Ventilator-Associated Pneumonia

Publication ID: 1348481203
Published on: October 2023
Major Revision: October 12, 2023

Overview

Our actionable evidence-based practices were designed by world-renowned patient safety experts to serve as proven step-by-step guidelines on eliminating the top causes of preventable harm. This blueprint has a proven track record of ensuring the best patient care.
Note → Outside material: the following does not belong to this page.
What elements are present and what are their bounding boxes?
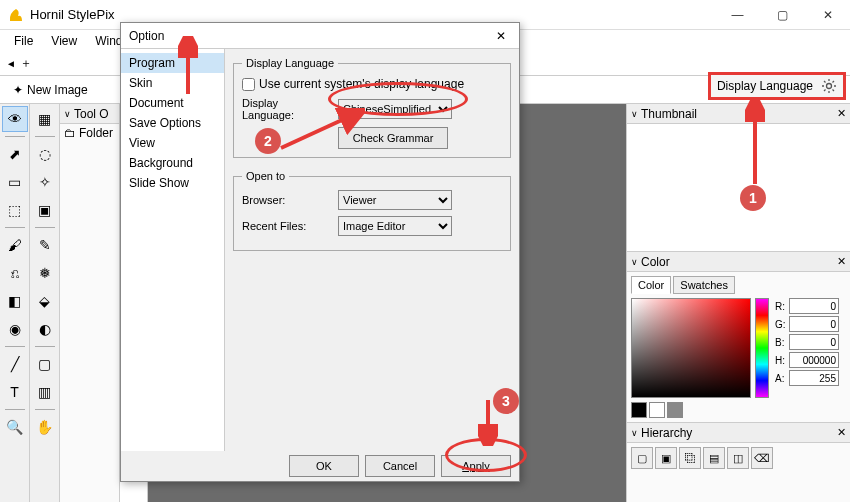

Please note that our guidelines are continually updated and incorporate the latest safety practices recognized as the gold standard of care.
Frontline staff

These evidenced-based practices should be implemented by frontline staff to help prevent Ventilator-Associated Pneumonia (VAP): 

Routine Care

  1. Ensure that routine oral care is performed per hospital policy in order to prevent buildup of bacteria.
  2. Minimize ventilator exposure.
  3. Wean patients from the ventilator as early as possible.
  4. Conduct consistent weaning trials, daily sedation interruptions, and daily assessments of readiness to extubate.
  5. Ensure proper sedation levels for the patient by routinely assessing the patient’s cognitive function.
  6. Leverage subglottic suctioning tools and techniques as per hospital policy.
  7. Maintain effective hydration and nutrition.
  8. Ensure that the bed is kept at a proper angle, between 30 and 45 degrees, as much as possible.
  9. Throughout time of care, diligently monitor the patient for the following:
    1. Positive bacterial cultures
    2. Temperature changes
    3. Pharmacy reports of antimicrobial use
    4. Any changes in respiratory secretions
  10. Maintain a stable, effective airway.
    1. Maintain endotracheal tube cuff pressure between 20-30cm H2O.
    2. Rotate endotracheal tube position and re-secure following routine mouth care per protocol.
    3. Use continuous or intermittent subglottic suctioning.
    4. Conduct chest X-ray daily and/or evaluate with ultrasound.
    5. Provide nebulizer therapy as indicated.
    6. In case of an unplanned extubation, follow emergency ICU protocol.
  11. Coordinate peptic ulcer disease (PUD) prophylaxis.
  12. Tailor course of antibiotic to identified infectious agent and duration of mechanical ventilation.
  13. Ensure equipment sterilization and decontamination protocols prior to patient use.
  14. Use organizational screening tools to identify patients at risk for VAP.
  15. Implement early mobility management. 

Discharge: Home

  1. Ensure that the primary care physician is informed of VAP diagnosis and treatments while in the hospital.
  2. Provide patients with information and supplies necessary for their continued care. 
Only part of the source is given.